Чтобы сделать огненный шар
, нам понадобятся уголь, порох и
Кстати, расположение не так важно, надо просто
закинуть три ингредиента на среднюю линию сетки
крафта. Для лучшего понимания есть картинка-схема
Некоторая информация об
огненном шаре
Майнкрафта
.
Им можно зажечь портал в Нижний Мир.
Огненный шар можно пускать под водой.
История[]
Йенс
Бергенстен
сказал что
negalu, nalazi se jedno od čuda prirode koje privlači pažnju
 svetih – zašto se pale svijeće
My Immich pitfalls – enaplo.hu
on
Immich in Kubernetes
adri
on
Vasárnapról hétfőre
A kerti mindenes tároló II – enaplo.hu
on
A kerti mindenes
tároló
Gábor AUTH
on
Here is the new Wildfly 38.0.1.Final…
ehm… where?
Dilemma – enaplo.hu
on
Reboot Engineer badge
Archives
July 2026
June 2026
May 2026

━━━━

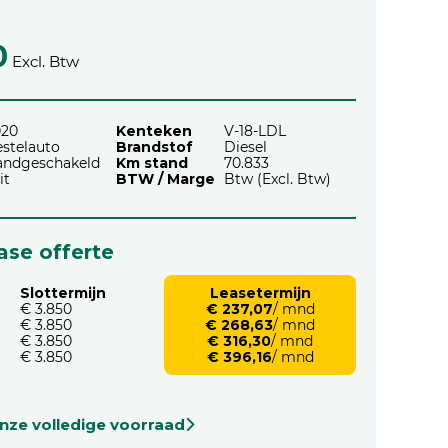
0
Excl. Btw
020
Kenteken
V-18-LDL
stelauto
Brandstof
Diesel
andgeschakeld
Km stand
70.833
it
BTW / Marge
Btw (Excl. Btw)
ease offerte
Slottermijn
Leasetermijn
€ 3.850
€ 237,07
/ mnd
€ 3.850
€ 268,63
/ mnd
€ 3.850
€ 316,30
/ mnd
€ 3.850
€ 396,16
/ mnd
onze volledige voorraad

━━━━

- Prompt
Read the data above and count the lines that include "Immich". Answer only with the count.

- Answer space
2